At present, two CTLA-4 inhibitors, Ipilimumab, have been approved by FDA for the adjuvant treatment of stage III melanoma and the treatment of advanced melanoma, while the clinical research of Ipilimumab and Tremelimumab in renal cancer, prostate cancer and lung cancer has been widely carried out. Early clinical studies showed that these two monoclonal antibodies were safe and effective whether used alone or in combination with IL-2, PD- 1/PD-L 1 inhibitors or chemotherapy.

Other monoclonal antibodies, such as OX40 and 4- 1BB monoclonal antibodies of tumor necrosis factor TNF receptor family, are still under development.

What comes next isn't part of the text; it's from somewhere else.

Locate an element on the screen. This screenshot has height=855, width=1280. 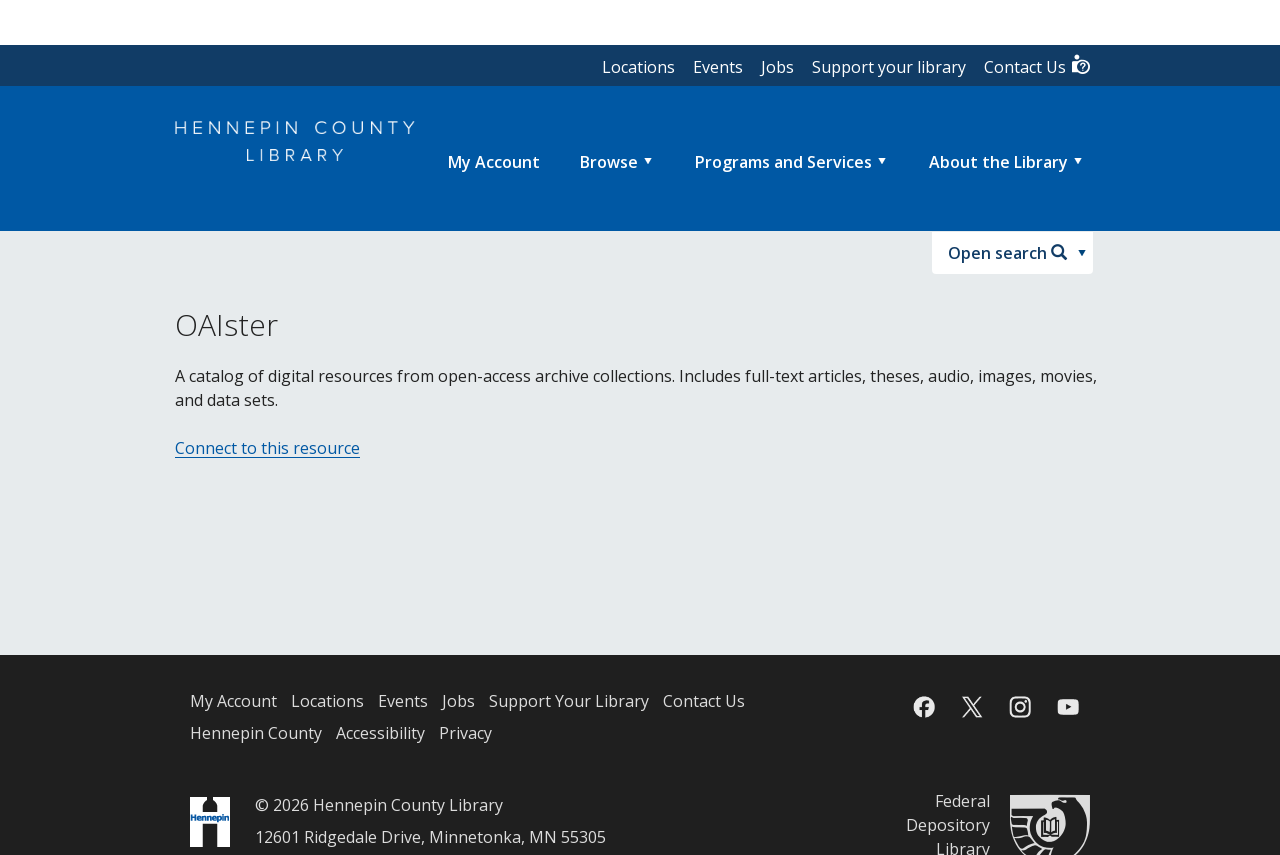
Accessibility is located at coordinates (380, 733). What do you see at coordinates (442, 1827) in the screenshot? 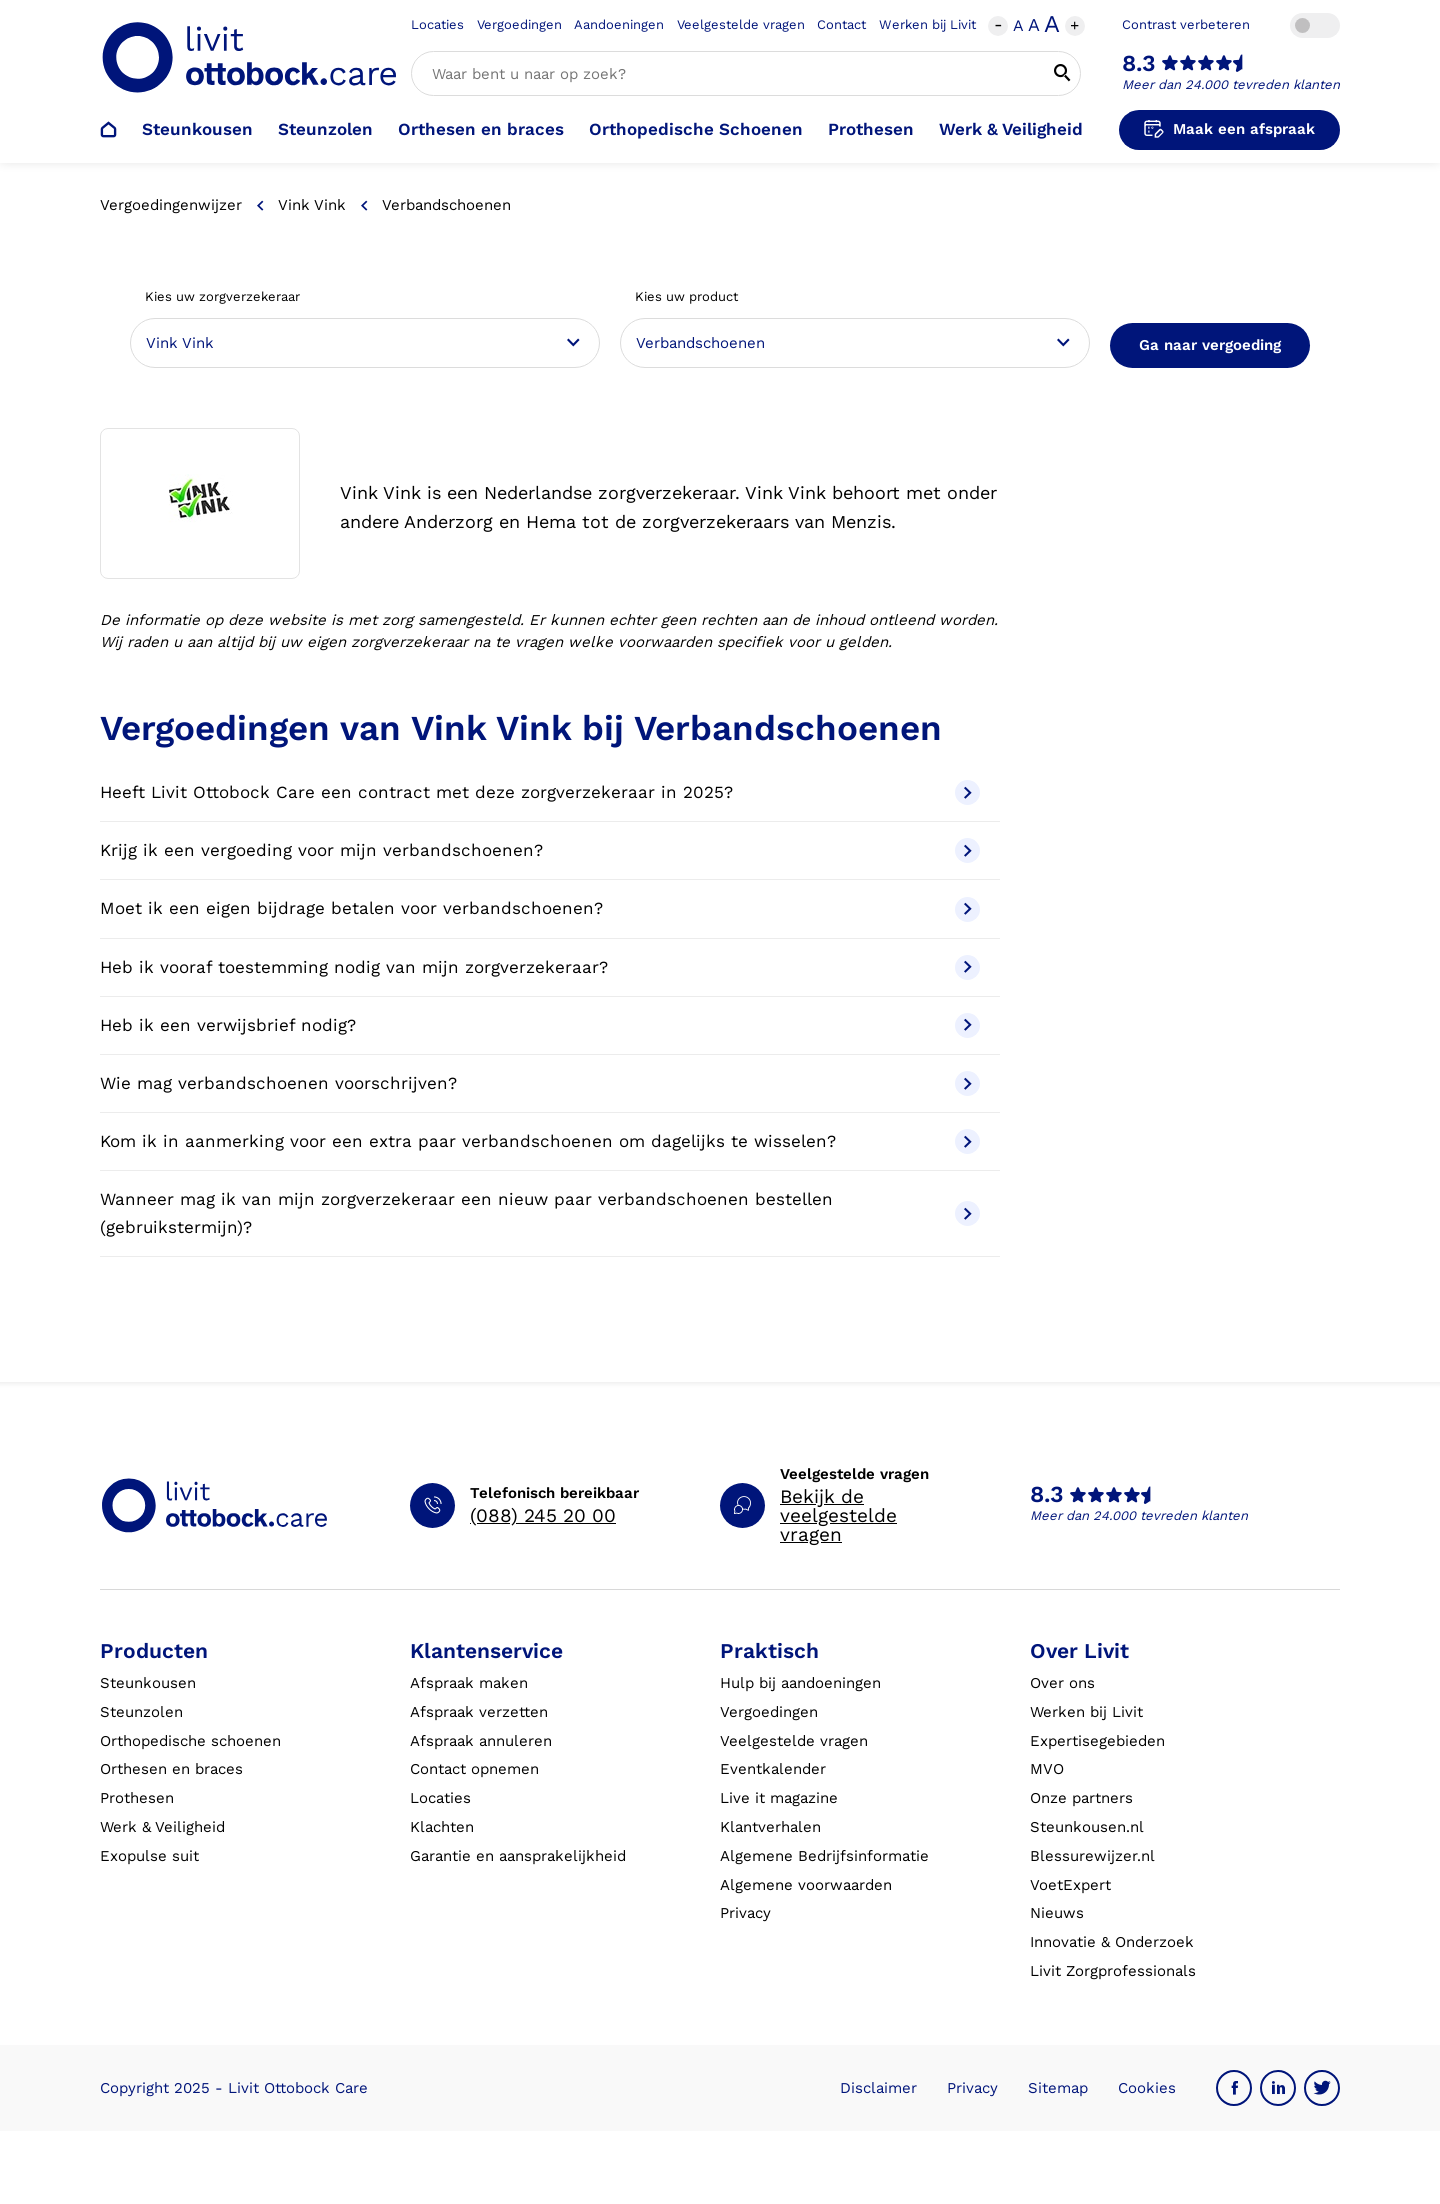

At the end of 20 14, Science magazine predicted an important breakthrough in science and technology in 20 15, and combined immunotherapy was among them. As early as the last century, people realized that cancer is far from a gene of normal cells or the change of protein, and combination therapy is the key to cancer treatment. Shanghai Dunfu Hospital is the first hospital in Shanghai to carry out tumor immunotherapy. At present, 2,500 people have been provided with tumor immunotherapy. Please contact us if you need tumor immunotherapy >>

The cornerstone of medical development is life science. With the deepening and breakthrough of the research on the phenomenon of tumor formation and development, the treatment methods for diseases will be more abundant and diverse. In the near future, the research and development of drugs with high efficiency and low toxicity for new tumor targets, the transformation of the safety and economy of cell therapy, the combined drug regimen to overcome drug resistance, and the precision medical care that focuses on prevention and early detection will be the most attractive directions in the field of tumor treatment. And immunotherapy is precisely the most promising key point!